Abgesetzt wurden wir mitten im Zentrum der Altstadt. Wir sind uns erst auch gar nicht sicher, ob wir hier zwischen Schuh- und Hasch-Brownie-Verkäufern (Die uns hier nicht zum ersten Mal unterschiedlichste Drogen-Sorten ins Ohr flüstern), Metzgereien in denen man sich das Hühnchen lebendig aussuchen kann, unzähligen Rosskarren usw. überhaupt aussteigen sollen. Die Szene hier ist nur sehr schwer zu beschreiben. Eine solch lebendige Stadt haben wir noch nie gesehen, soweit das Auge reicht sind wir die einzigen Touristen und ich anscheinend die einzige Frau. In den Restaurants, den Läden, Kiosken den Kutschen und auch sonst überall sitzen nur Männer und obwohl ich mich den örtlichen Bräuchen gemäss dezent und bedeckt gekleidet habe, fühle ich mich sehr unwohl unter den vielen Blicken. Der Campingplatz-Besitzer, der uns das Albtraum-Taxi bestellt hat, hat uns zwar versichert, dass Taroudant auch bei Nacht sicher sei und das bezweifeln wir auch nicht, trotzdem sind wir froh als wir ein Restaurant finden, wo wir in einer kleinen Ecke eine Vegi-Tajine (auch Kevin will hier kein Fleisch essen) von einem sehr freundlichen Kellner serviert bekommen.

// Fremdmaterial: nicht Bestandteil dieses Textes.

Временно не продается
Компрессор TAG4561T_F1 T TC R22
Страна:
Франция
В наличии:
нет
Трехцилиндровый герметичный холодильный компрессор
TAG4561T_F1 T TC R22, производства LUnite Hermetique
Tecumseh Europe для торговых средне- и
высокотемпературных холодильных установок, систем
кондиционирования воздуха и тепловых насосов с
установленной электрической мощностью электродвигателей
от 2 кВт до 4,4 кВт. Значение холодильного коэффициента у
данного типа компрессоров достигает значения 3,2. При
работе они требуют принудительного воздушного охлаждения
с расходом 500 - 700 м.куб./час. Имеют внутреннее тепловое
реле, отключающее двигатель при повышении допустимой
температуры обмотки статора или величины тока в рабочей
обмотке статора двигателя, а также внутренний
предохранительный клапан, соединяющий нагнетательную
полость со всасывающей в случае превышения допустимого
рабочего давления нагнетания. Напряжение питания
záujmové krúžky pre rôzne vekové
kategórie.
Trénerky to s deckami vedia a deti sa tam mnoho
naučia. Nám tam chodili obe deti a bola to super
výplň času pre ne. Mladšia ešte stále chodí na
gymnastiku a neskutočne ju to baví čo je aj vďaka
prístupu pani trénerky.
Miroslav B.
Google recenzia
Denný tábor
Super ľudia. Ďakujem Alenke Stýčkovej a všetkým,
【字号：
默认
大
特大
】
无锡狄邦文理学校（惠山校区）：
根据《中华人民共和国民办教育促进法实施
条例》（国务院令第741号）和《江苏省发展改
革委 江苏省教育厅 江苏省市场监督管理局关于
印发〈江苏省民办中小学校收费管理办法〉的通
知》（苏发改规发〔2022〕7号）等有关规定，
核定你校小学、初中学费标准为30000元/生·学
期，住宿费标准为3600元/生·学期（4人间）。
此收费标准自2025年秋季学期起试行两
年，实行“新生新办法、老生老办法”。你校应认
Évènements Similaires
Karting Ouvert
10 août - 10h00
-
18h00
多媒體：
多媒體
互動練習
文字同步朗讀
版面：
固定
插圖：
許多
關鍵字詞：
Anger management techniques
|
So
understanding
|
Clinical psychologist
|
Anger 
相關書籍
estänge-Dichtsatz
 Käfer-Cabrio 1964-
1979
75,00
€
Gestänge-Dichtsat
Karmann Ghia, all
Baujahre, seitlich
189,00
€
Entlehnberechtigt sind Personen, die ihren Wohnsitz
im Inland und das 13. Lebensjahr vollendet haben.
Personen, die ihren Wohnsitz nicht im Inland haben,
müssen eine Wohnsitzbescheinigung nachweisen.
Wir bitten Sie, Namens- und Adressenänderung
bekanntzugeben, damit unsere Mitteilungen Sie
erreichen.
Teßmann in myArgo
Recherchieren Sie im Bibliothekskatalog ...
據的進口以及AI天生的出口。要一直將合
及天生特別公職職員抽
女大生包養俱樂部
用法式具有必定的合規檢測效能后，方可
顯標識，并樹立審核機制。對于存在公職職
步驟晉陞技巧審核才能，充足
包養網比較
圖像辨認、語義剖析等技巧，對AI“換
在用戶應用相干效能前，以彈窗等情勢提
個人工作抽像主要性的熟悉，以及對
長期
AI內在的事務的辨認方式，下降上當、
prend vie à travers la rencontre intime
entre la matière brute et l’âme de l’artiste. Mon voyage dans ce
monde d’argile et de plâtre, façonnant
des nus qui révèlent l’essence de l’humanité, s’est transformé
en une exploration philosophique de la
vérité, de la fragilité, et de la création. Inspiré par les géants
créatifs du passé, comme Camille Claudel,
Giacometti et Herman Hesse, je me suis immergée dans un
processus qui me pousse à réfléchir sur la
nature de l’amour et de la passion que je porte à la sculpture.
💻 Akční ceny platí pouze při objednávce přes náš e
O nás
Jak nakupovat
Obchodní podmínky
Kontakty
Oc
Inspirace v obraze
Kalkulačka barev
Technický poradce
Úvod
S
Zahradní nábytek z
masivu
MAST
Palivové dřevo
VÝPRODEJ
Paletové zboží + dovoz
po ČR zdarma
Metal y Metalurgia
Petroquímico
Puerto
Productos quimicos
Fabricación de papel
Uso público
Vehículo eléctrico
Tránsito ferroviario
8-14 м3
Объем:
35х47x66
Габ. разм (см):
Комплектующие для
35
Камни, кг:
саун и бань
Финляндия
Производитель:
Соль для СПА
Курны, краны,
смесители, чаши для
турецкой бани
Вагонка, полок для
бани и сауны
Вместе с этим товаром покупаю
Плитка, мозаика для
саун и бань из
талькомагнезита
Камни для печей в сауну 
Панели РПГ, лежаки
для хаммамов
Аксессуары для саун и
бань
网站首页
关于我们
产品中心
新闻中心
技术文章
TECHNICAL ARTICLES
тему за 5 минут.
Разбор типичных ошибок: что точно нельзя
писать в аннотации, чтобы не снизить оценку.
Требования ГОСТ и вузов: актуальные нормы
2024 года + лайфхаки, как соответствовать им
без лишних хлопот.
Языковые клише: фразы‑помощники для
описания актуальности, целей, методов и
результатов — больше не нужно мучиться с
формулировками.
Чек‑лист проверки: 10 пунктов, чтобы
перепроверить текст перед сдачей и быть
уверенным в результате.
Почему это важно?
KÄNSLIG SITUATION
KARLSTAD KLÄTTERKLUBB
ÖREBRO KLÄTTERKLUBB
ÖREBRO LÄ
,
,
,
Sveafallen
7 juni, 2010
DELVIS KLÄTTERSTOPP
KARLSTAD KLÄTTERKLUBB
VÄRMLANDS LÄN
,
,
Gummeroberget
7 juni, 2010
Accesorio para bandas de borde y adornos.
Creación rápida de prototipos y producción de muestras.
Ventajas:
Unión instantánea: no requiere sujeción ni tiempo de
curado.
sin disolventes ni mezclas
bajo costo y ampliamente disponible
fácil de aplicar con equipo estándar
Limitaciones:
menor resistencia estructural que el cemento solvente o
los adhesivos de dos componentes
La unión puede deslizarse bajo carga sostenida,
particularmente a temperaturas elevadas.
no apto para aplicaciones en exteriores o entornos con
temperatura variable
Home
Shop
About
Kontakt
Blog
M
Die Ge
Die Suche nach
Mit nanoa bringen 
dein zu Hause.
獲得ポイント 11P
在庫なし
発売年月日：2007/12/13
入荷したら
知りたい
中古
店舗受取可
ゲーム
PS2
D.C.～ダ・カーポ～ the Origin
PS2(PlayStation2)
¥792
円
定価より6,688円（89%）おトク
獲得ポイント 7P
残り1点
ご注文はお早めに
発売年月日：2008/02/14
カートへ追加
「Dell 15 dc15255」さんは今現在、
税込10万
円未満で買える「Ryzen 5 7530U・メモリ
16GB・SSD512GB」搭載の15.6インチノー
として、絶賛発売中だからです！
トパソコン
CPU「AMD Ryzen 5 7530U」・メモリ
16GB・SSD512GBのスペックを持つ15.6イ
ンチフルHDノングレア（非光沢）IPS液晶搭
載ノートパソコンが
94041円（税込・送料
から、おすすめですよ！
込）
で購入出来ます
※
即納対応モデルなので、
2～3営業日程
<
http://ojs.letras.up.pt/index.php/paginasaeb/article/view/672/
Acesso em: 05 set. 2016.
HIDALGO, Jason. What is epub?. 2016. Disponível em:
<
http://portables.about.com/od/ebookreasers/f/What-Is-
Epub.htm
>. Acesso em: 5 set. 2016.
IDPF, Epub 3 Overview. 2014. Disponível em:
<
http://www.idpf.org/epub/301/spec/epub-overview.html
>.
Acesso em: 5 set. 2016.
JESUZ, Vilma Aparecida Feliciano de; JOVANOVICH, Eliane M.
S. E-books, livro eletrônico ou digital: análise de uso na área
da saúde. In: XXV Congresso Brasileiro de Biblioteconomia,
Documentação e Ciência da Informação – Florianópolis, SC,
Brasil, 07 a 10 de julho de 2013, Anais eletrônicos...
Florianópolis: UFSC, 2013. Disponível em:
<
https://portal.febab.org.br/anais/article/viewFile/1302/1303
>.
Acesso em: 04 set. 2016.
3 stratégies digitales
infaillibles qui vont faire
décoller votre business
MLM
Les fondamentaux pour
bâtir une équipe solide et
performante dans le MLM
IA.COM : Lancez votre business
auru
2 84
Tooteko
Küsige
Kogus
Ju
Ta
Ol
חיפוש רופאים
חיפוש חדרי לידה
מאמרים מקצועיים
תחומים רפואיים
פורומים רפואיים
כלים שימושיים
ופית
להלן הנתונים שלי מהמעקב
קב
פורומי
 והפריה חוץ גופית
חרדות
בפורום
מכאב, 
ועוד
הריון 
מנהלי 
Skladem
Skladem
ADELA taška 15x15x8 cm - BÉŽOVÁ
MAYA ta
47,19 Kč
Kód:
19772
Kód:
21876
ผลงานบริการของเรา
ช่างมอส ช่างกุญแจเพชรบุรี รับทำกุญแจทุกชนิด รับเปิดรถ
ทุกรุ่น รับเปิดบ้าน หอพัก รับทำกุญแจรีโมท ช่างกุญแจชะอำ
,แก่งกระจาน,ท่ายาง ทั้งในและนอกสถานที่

Auch das Damen-Klo, was wohl sonst nie benutzt wird, schliesst er mir auf (Klar, sonst gebraucht es hier ja niemand). Wir gewöhnen uns allmählich an das geschäftige Treiben, schlendern noch etwas durch die engen Gassen, wo wir mehr als einmal fast von Töfflis, Velos, Kutschen und Taxis überfahren werden und ich gebe mir Mühe, nicht in die Metzgereien hineinzuschauen, wenn ich das Hackbeil fallen höre... Wir sind in einer anderen Welt und einmal mehr sind wir unheimlich froh, unsere Hunde im Bus gelassen zu haben. Wir kaufen schliesslich einen interessanten Drink, von dem wir nicht sicher sind, was es ist (evt. Zuckerrohr? Schmeckt jedenfalls gut und wird mit einer lustigen Maschine frisch gepresst) und nehmen uns ein Taxi (nur halb so gefährlich wie das erste) zurück. Obwohl der Campingplatz-Besitzer ja weiss, dass wir weg sind, ist der Platz geschlossen als wir zurückkommen, wir finden aber den "Lüüti"-Knopf und werden schliesslich hineingelassen. Fotos von unserem sehr abenteuerlichen Ausflug gibt es leider nur wenige, da ich in der Stadt erstens nicht mein Handy in der Öffentlichkeit auspacken und zweitens keine Leute fotografieren will, ohne um Erlaubnis zu fragen. Trotzdem ein Abenteuer, das wir so schnell nicht vergessen werden!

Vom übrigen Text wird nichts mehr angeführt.